Gray did not venture past the closed door. He had a room at the resort. He knew the layout because his was right next door. Nothing new to see.
He also knew he would rather anywhere but at this resort. “A guy is dead, so I’d say pretty damn bad.”
“There is that.”
Gray leaned back against the door. His casual pose hid the frustration he felt at being away from the office and in the middle of a situation that did not make a lick of sense.
Once they solved
the mysteries behind the Scanlon theft and Henderson’s death, he planned to talk to Lexy about her decision to go off on her own and not include him in her plans. It was not her usual way of operating and Gray was determined to prevent it from happening again.
When the business was in trouble, he needed to know. He was the damn president, after all. She could put aside her personal problems and share news of something as big as a major theft at a client’s business that could result in his firm losing its stellar reputation and going under.
For now he focused on the biggest problem. “What have you found out about this Henderson guy’s connection to our company?”
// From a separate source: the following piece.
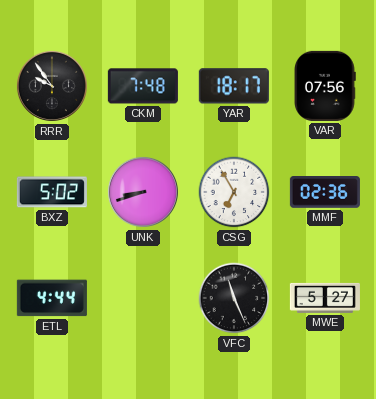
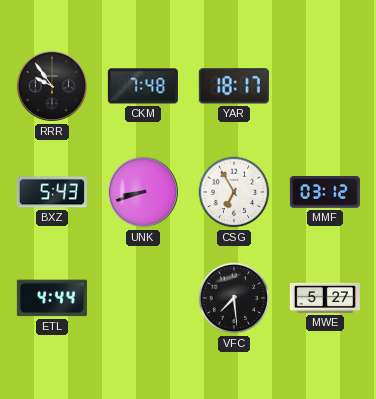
VAR: 07:56 -> none
BXZ: 5:02 -> 5:43
MMF: 02:36 -> 03:12
VFC: 11:26 -> 7:29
Dex looked around the bathroom then shut the light off again. “Nothing new.”
“What about on the Scanlon break-in?”
Dex sat on the bed. Bounced up and down a few times, as if testing the mattress.
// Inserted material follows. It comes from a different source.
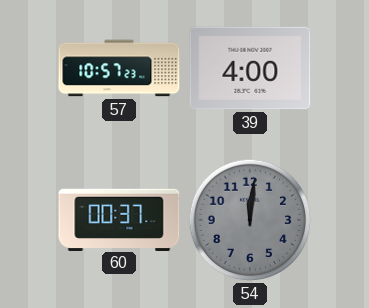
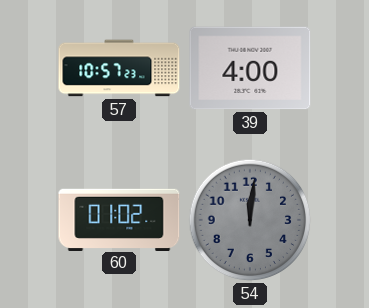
60: 00:37 -> 01:02
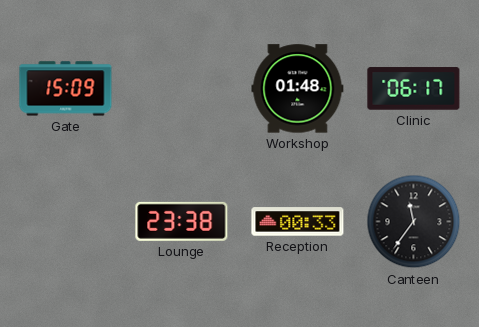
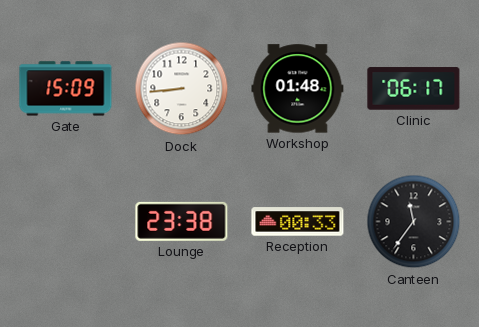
Dock: none -> 8:44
“Would you like to be alone? I can come back when you’re done doing whatever it is you’re doing.” Gray made the comment in a voice loaded with sarcasm.
“I was just—”
“Tell me about Scanlon.”
Dex rubbed his neck before leaning down and letting his hands hang between his legs. “Someone planted the computer trail back to Noah. It’s a pretty sophisticated setup. There are all kinds of dead ends, but eventually you find Noah at the end of all the subterfuge.”
“Didn’t we already know that?”
“We hoped that was the case. I had to make sure all that fancy computer work was a ruse.” Dex stared down at his hands. “It is and now we can prove it. At first the trail looked like Noah was trying to hide his tracks. More digging, and the discovery of a few false turns, showed that someone other than Noah pulled the strings and got the money.”
“What did you do exactly?”
“Followed every computer path I could think of. Dug into the bank account information. Checked Noah’s alibi for the day of the theft. He’s clean.”
“Of course he is.”
Dex’s fingers threaded together as he looked up. “Look, I didn’t believe Noah did anything wrong or illegal, either, but I had to check out the possibility of his involvement. There’s too much at stake not to be thorough and just blindly defend him.”